Sunday, April 5, 2015
Paper Review: A Quantum Information Retrieval Approach to Memory
A Quantum Information Retrieval Approach to Memory
Kirsty Kitto, Peter Bruza, Liane Gabora
Neural Networks (IJCNN), The 2012 International Joint Conference on
Abstract—As computers approach the physical limits of in- formation storable in memory, new methods will be needed to further improve information storage and retrieval. We propose a quantum inspired vector based approach, which offers a contextually dependent mapping from the subsymbolic to the symbolic representations of information. If implemented computationally, this approach would provide exceptionally high density of information storage, without the traditionally required physical increase in storage capacity. The approach is inspired by the structure of human memory and incorporates elements of Gaerdenfors’ Conceptual Space approach and Humphreys et al.’s matrix model of memory.

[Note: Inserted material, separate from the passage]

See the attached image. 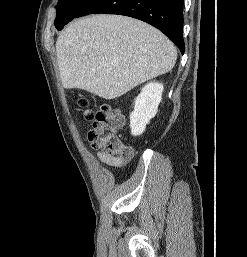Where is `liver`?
<instances>
[{"label":"liver","mask_w":247,"mask_h":257,"mask_svg":"<svg viewBox=\"0 0 247 257\" xmlns=\"http://www.w3.org/2000/svg\"><path fill=\"white\" fill-rule=\"evenodd\" d=\"M61 82L115 99L173 69L177 50L153 26L121 15H92L72 22L56 42Z\"/></svg>","instance_id":"obj_1"}]
</instances>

This paper detail's Bruza, Kitto and Gabora's matrix model of memory. Peter Bruza is also a colleague of mine at QUT. :-)
The key components I find interesting are the relationship between symbolic and subsymbolic levels, and its movement towards a distributed overlaid model of memory, that causes excitations in related symbolic entities/terms. The matrix notation allows for a representation of context as a matrix of features, which via tensor product formalism, allows for memory to be a distributed process, with activations of related terms.
This is of interest to me, as we can start to utilise visual features in a computational model of subsymbolic components contributing to memory recall via similar inputs of features.
While this is strongly related to an NN associated matrix approach, it makes the relationships between the components explicit, and is thus a candidate as a cognitive model of priming in expert elicitation sessions. This approach can then be used to modulate user interfaces in virtual world elicitation systems.